*WHAT YOU WILL DO*. Transcribe every line from the one containing "November 2015" through the end of the records below, exactly, but not the pictures.

================

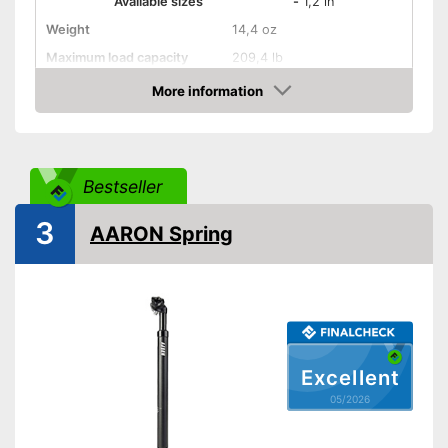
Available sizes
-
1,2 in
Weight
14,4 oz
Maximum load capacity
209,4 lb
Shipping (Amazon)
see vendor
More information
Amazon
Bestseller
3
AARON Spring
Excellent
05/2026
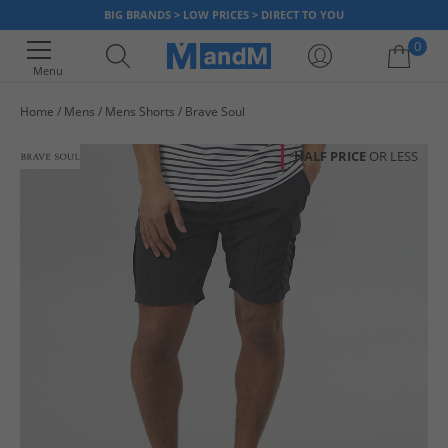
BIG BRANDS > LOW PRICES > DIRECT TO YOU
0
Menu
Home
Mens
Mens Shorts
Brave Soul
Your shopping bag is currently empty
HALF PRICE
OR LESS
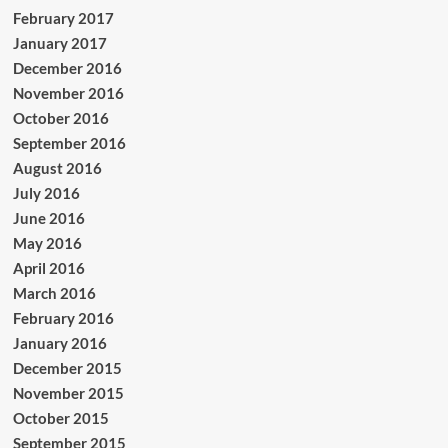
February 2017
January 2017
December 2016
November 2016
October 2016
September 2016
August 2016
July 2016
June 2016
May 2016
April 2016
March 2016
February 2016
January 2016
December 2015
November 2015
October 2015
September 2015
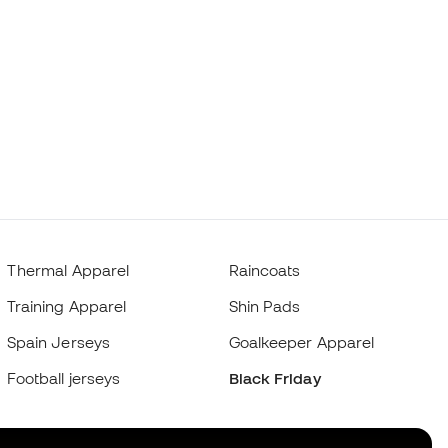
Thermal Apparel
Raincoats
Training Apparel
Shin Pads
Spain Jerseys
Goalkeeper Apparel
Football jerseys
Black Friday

================

*SOLUTION FOR THIS EXERCISE*.
November 2015
October 2015
September 2015
Thermal Apparel
Raincoats
Training Apparel
Shin Pads
Spain Jerseys
Goalkeeper Apparel
Football jerseys
Black Friday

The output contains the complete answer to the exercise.